West predicts Obama is the next president

Charlie Bakst has an engaging farewell today to Darrell West, who, as we know, is leaving Brown to take a post with the Brookings Institution in Washington, DC. West's status as perhaps the top pundit in Rhode Island stems not just from his knowledge and ability to offer concise quotes, but also how he quickly returns calls from reporters. Anyway, this is the part I found most interesting in today's article:

In West’s office there are photos showing the professor with Democrats Barack Obama and Hillary Clinton during visits to Brown.

He says Obama will be the next president of the United States.

“She’s not going to be the Democratic nominee,” West says. “She seems to be the only one who doesn’t recognize that fact.”

He also says Clinton has too much baggage for Obama to offer her the vice presidency.

Obama spoke at Brown in October 2006. “He gave one of the best speeches I’ve ever heard,” West recalls. “Very smart. Very charismatic. People love him. I think he needs to fine tune his message. Primary after primary, he’s lost the blue-collar vote to Hillary Clinton, and I think he really needs to focus more on economics and focus on working people and what he would do for them. I think they’re a little suspicious of all the lofty rhetoric that he uses. They want to know what he’s going to do about bread and butter issues.”

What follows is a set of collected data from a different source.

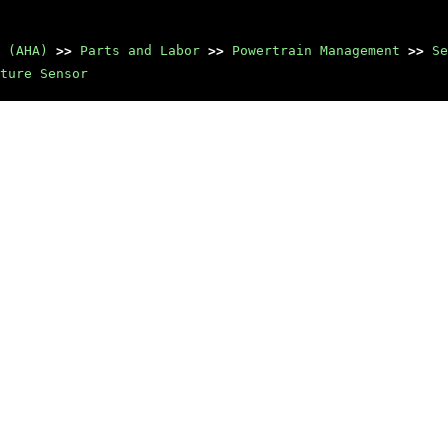
 (AHA)
>>
Parts and Labor
>>
Powertrain Management
>>
Se
ture Sensor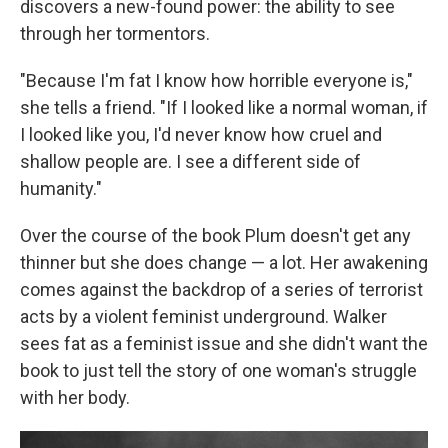
discovers a new-found power: the ability to see
through her tormentors.
"Because I'm fat I know how horrible everyone is,"
she tells a friend. "If I looked like a normal woman, if
I looked like you, I'd never know how cruel and
shallow people are. I see a different side of
humanity."
Over the course of the book Plum doesn't get any
thinner but she does change — a lot. Her awakening
comes against the backdrop of a series of terrorist
acts by a violent feminist underground. Walker
sees fat as a feminist issue and she didn't want the
book to just tell the story of one woman's struggle
with her body.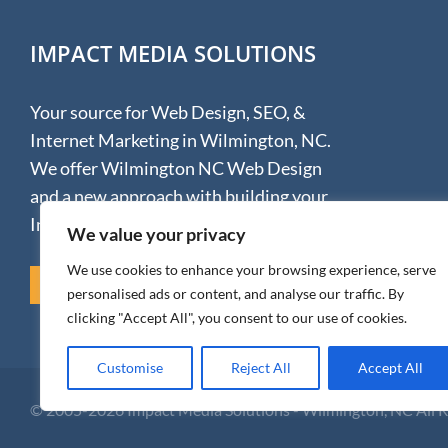
IMPACT MEDIA SOLUTIONS
Your source for Web Design, SEO, &
Internet Marketing in Wilmington, NC.
We offer Wilmington NC Web Design
and a new approach with building your
Internet presence.
We value your privacy
We use cookies to enhance your browsing experience, serve
REVIEW US ON GOOGLE
personalised ads or content, and analyse our traffic. By
clicking "Accept All", you consent to our use of cookies.
Customise
Reject All
Accept All
© 2005-
2026 Impact Media Solutions - Wilmington, NC All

In John McCain, West says, Republicans are putting up their strongest candidate, but it’s not enough.

“McCain does well among independents, and that’s going to be a plus. People like him personally. They think he’s honest and ethical. But I think the big albatross around his neck is George Bush.”

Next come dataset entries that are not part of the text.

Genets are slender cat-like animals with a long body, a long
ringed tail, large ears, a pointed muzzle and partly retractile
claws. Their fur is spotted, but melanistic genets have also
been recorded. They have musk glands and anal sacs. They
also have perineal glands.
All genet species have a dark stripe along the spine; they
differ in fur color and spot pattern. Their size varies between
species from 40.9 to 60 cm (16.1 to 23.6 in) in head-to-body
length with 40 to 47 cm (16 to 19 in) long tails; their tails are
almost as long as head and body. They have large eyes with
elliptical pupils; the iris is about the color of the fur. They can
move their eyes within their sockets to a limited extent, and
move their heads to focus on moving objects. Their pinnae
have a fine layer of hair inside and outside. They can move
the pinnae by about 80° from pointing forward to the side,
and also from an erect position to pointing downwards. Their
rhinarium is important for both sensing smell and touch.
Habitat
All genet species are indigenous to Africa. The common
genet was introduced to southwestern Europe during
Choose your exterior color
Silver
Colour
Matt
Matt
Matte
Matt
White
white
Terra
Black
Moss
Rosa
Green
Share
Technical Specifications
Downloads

With the unpopularity of the war, with worry over the economy, and with people’s “hate” of the incumbent, West says the Democrats’ chant that McCain is running for Bush’s third term will be lethal.

In calling Bush the worst president he has ever seen, West asserts, “He doesn’t learn from past failures.”

Most politicians make adjustments, West says, noting, for example, that Ronald Reagan was rocked by the Iran-Contra scandal but made personnel and policy changes. “By the time he left office, he had regained a fair amount of his popularity. Bush is going down with the ship. He refuses to admit any mistakes, hasn’t made any significant policy changes, hasn’t really made major changes in personnel. He’s not a real politician in the good sense of the word.”